Have there been disturbing changes in our country over the years? Without a doubt. Many of those changes have been for the good. Many have not. But America has endured, somehow.
American "decline" is the foreign-policy equivalent of homelessness: The media only take note of it when a Republican is in the White House. Broadly speaking, declinists divide between those who merely accept America's supposed diminishment as a fact of life, and those who celebrate it as long overdue. As for the causes of decline, however, they tend to agree: declining (relative) economic muscle, due in large part to the rise of China; an overextended military bogged down needlessly in Iraq and endlessly in Afghanistan; the declining value of America's "brand" on account of Bush administration policies on detention, pre-emption, terrorism, global warming -- you name it.

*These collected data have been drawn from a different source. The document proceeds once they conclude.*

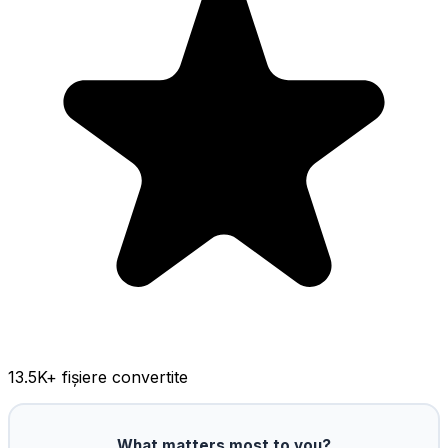
13.5K
+ fișiere convertite
What matters most to you?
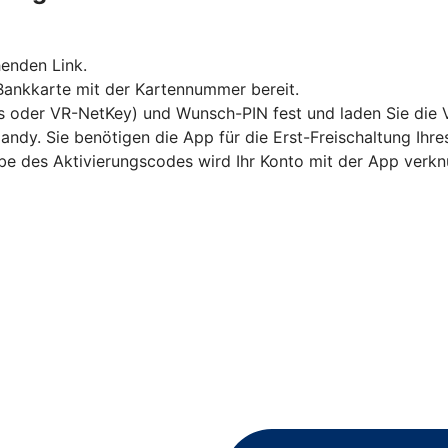
enden Link.
 Bankkarte mit der Kartennummer bereit.
s oder VR-NetKey) und Wunsch-PIN fest und laden Sie die 
andy. Sie benötigen die App für die Erst-Freischaltung Ihr
abe des Aktivierungscodes wird Ihr Konto mit der App verkn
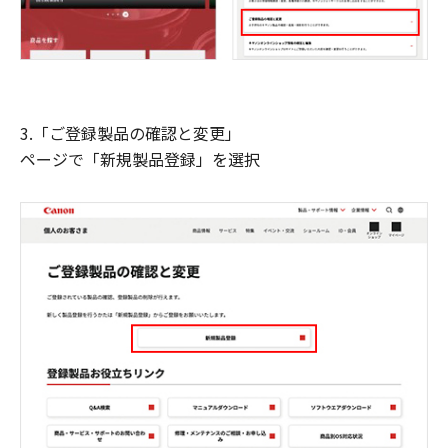
3.「ご登録製品の確認と変更」
ページで「新規製品登録」を選択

Yet each of these assumptions collapses on a moment's inspection. In his 2006 book "Überpower," German writer Josef Joffe makes the following back-of-the-envelope calculation: "Assume that the Chinese economy keeps growing indefinitely at a rate of seven percent, the average of the past decade (for which history knows of no example). . . . At that rate, China's GDP would double every decade, reaching parity with today's United States ($12 trillion) in thirty years. But the U.S. economy is not frozen into immobility. By then, the United States, growing at its long-term rate of 2.5 percent, would stand at $25 trillion."
If that's but one example of American decline, then I say let's see more of it!